Thursday, September 8, 2016

Review: Where They Found Her

Where They Found Her
Kimberly McCreight
Published April 14, 2015
At the end of a long winter, in bucolic Ridgedale, New Jersey, the body of an infant is discovered in the woods near the town’s prestigious university campus. No one knows who the baby is, or how her body ended up out there. But there is no shortage of opinions.

When freelance journalist, and recent Ridgedale transplant, Molly Anderson is unexpectedly called upon to cover the story for the Ridegdale Reader, it’s a risk, given the severe depression that followed the loss of her own baby. But the bigger threat comes when Molly unearths some of Ridgedale’s darkest secrets, including a string of unreported sexual assaults that goes back twenty years.

Meanwhile, Sandy, a high school dropout, searches for her volatile and now missing mother, and PTA president Barbara struggles to help her young son, who’s suddenly having disturbing outbursts.
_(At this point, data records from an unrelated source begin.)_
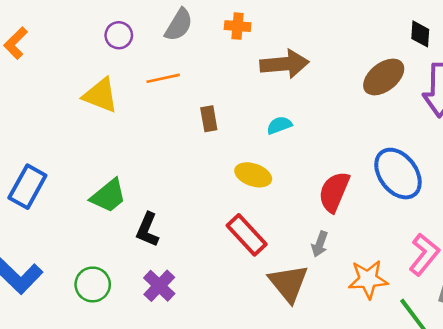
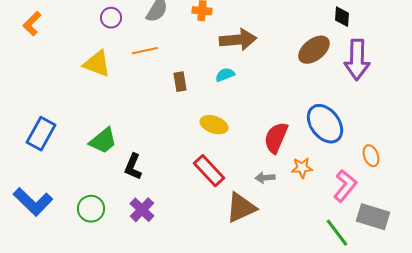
cyan semicircle: (279, 125) -> (225, 75), moved
gray arrow: (320, 244) -> (265, 178), turned 66
orange star: (368, 279) -> (302, 168), moved, size x0.7
brown triangle: (288, 283) -> (241, 208), turned 44

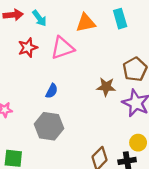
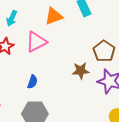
cyan arrow: (39, 18) -> (12, 18), turned 70

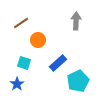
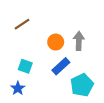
gray arrow: (76, 21) -> (79, 41), moved
orange circle: (38, 40) -> (56, 42), moved

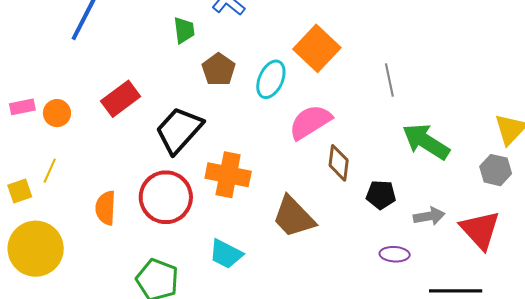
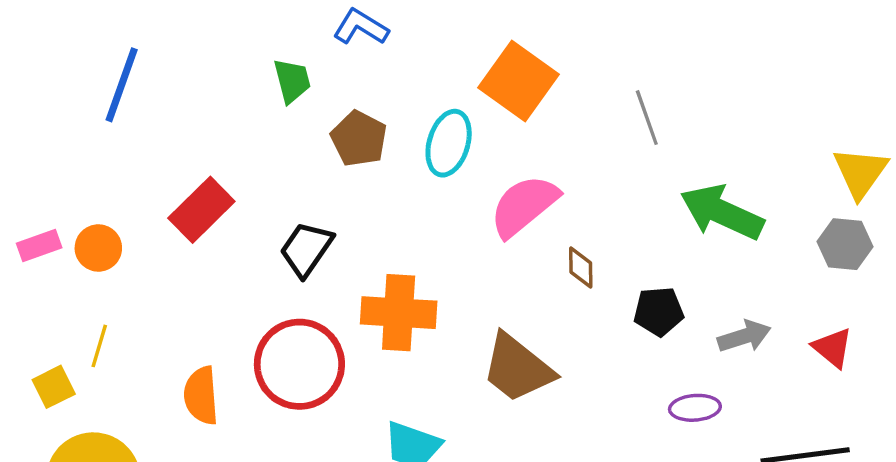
black trapezoid: (179, 130) -> (306, 249), size x0.7
brown diamond: (339, 163) -> (581, 267), size x0.7
red triangle: (480, 230) -> (833, 348), size x0.6

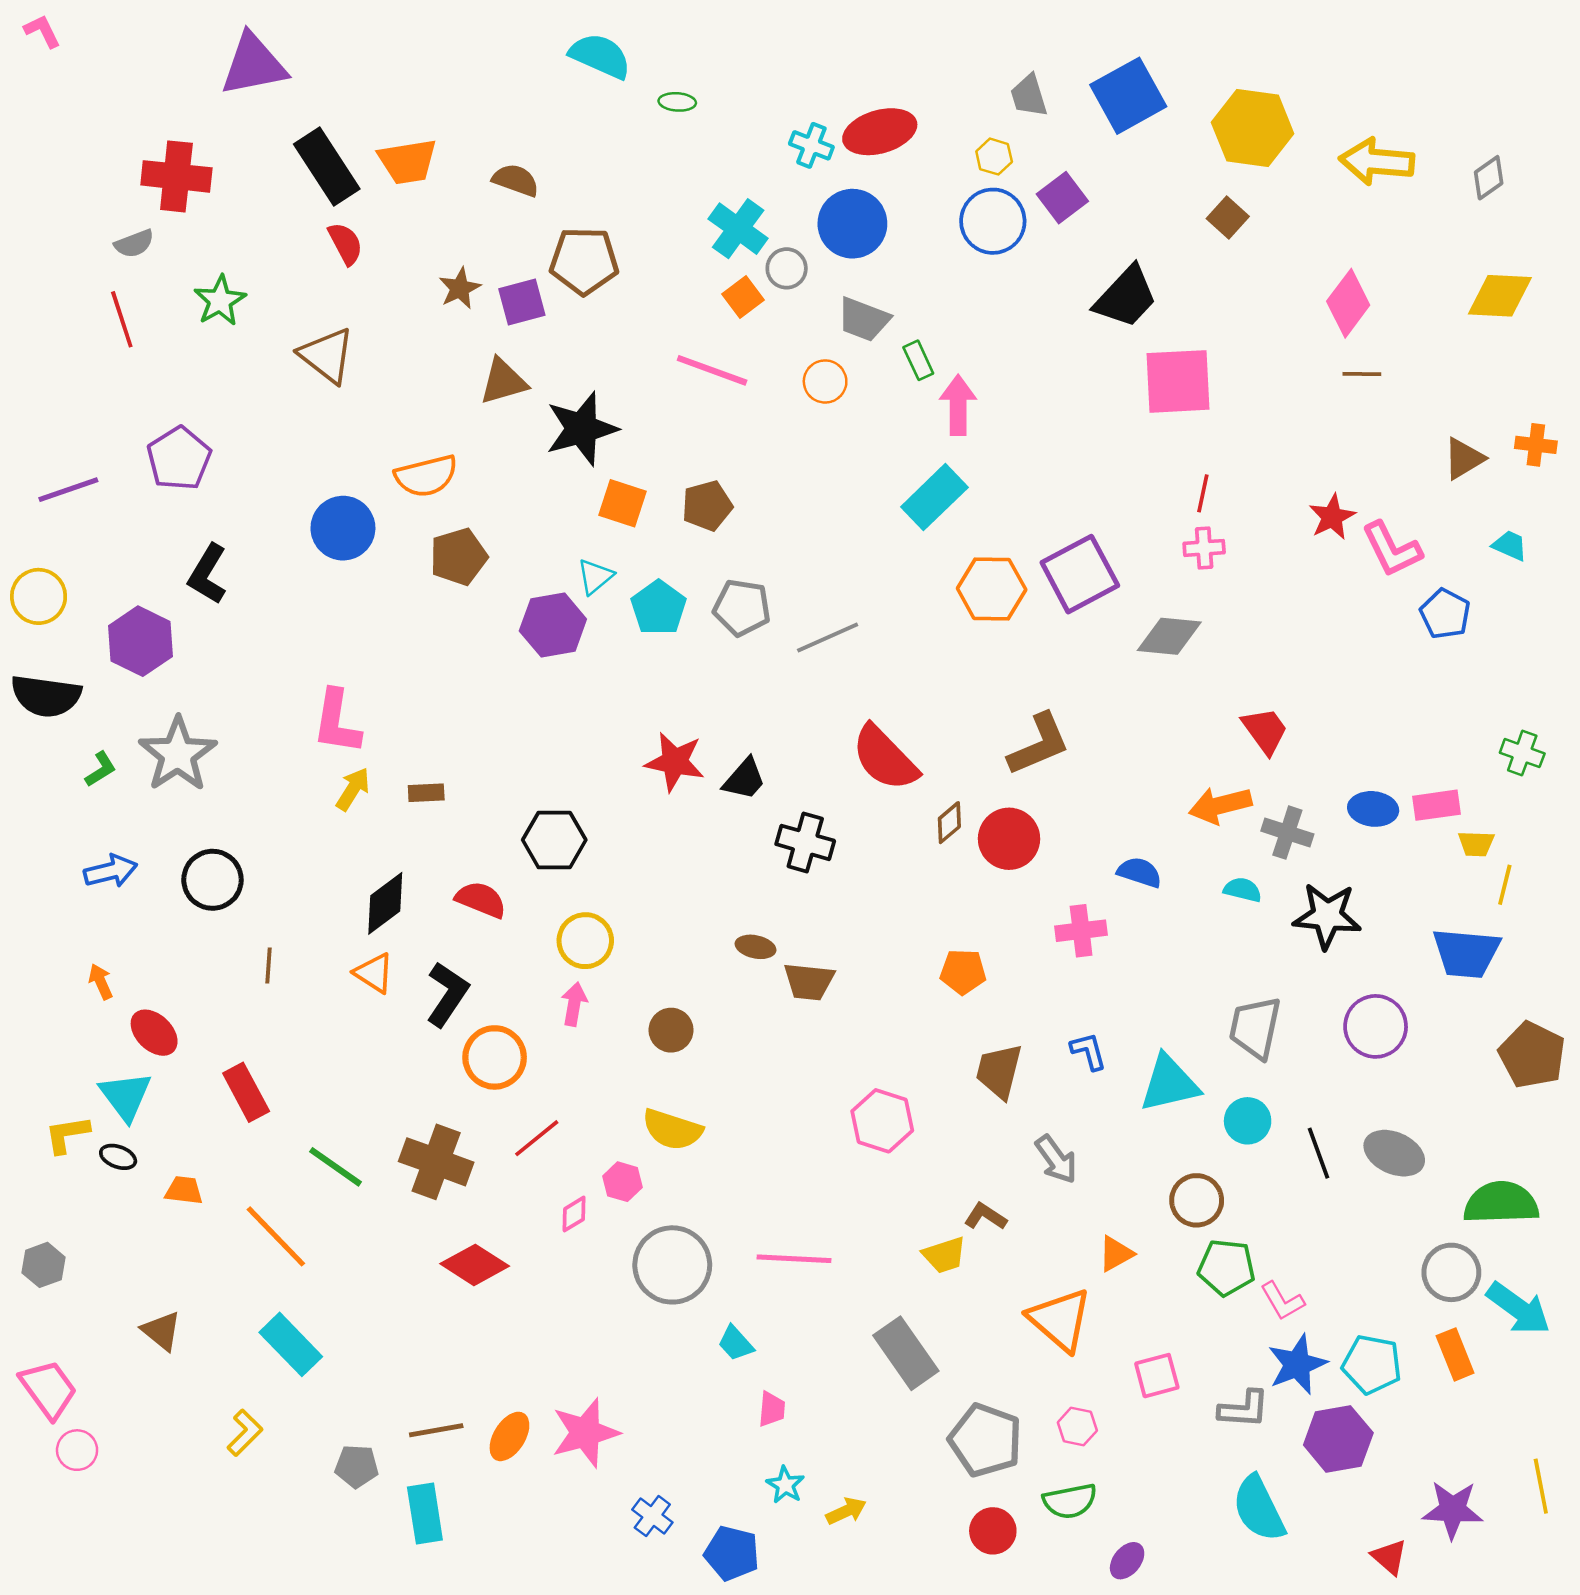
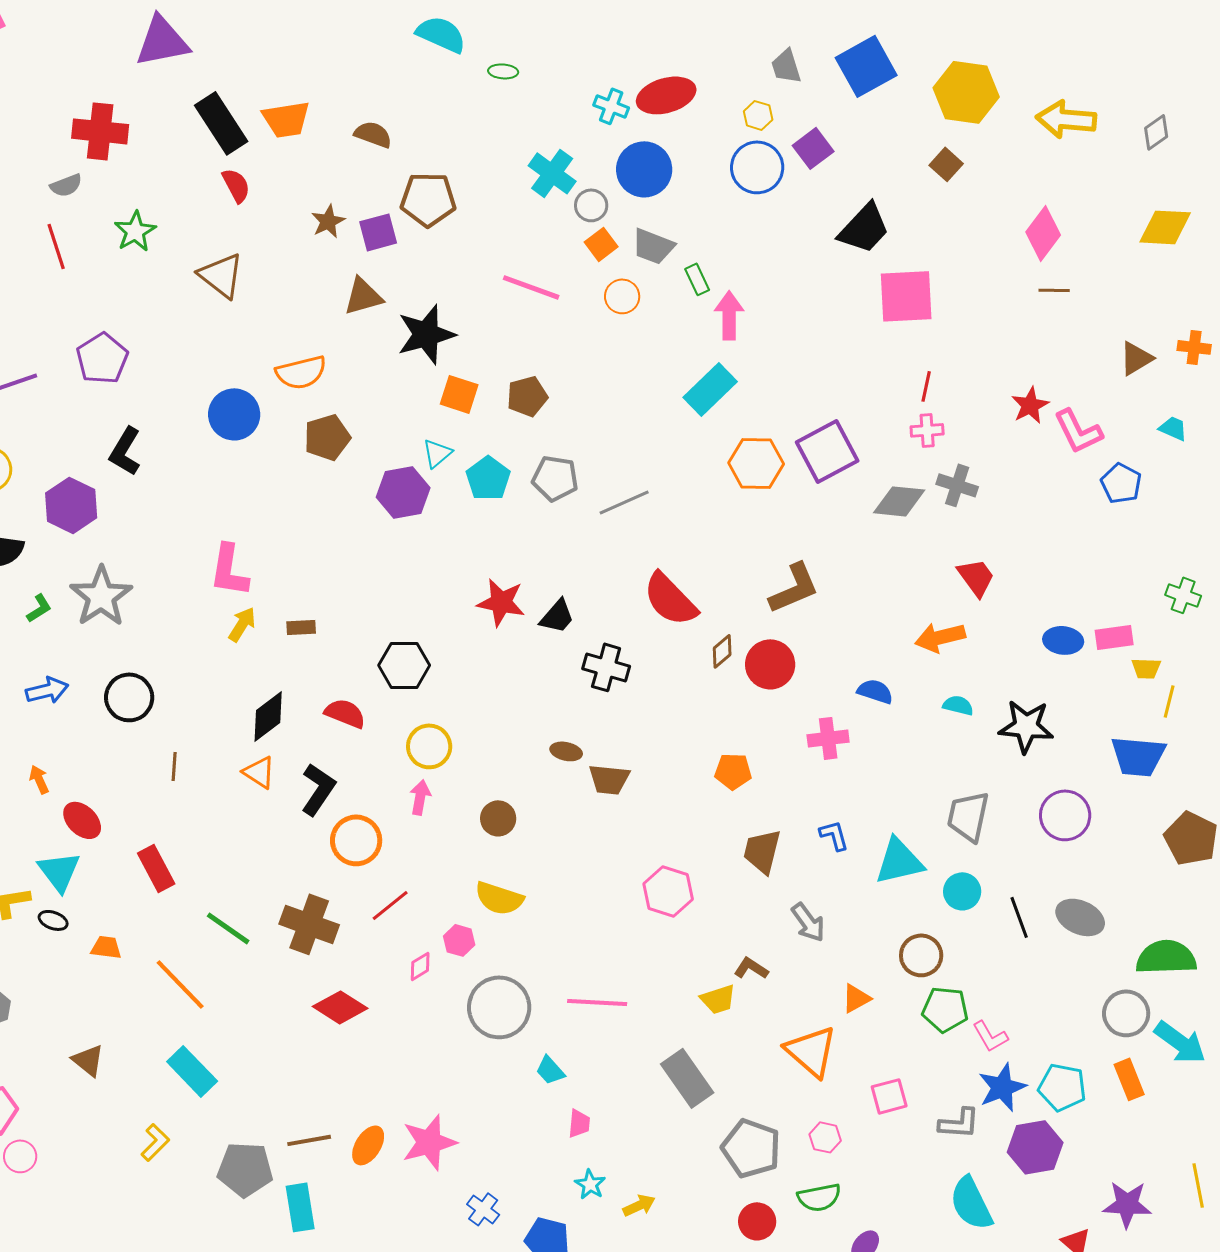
orange square: (743, 297) -> (601, 244), moved
gray cross: (1287, 833) -> (957, 485), moved
gray pentagon: (357, 1466) -> (245, 1169), size x1.6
Told from the perspectives of Molly, Barbara, and Sandy, Kimberly McCreight’s taut and profoundly moving novel unwinds the tangled truth about the baby’s death revealing that these three women have far more in common than they realized. And that their lives are more intertwined with what happened to the baby than they ever could have imagined. - from Goodreads
Kimberly McCreight's 2013 novel Reconstructing Amelia was one of my favorite reads from last year, so I was excited to read another mystery from her.  While I enjoyed this book, it unfortunately did not live up to the magic of McCreight's first novel.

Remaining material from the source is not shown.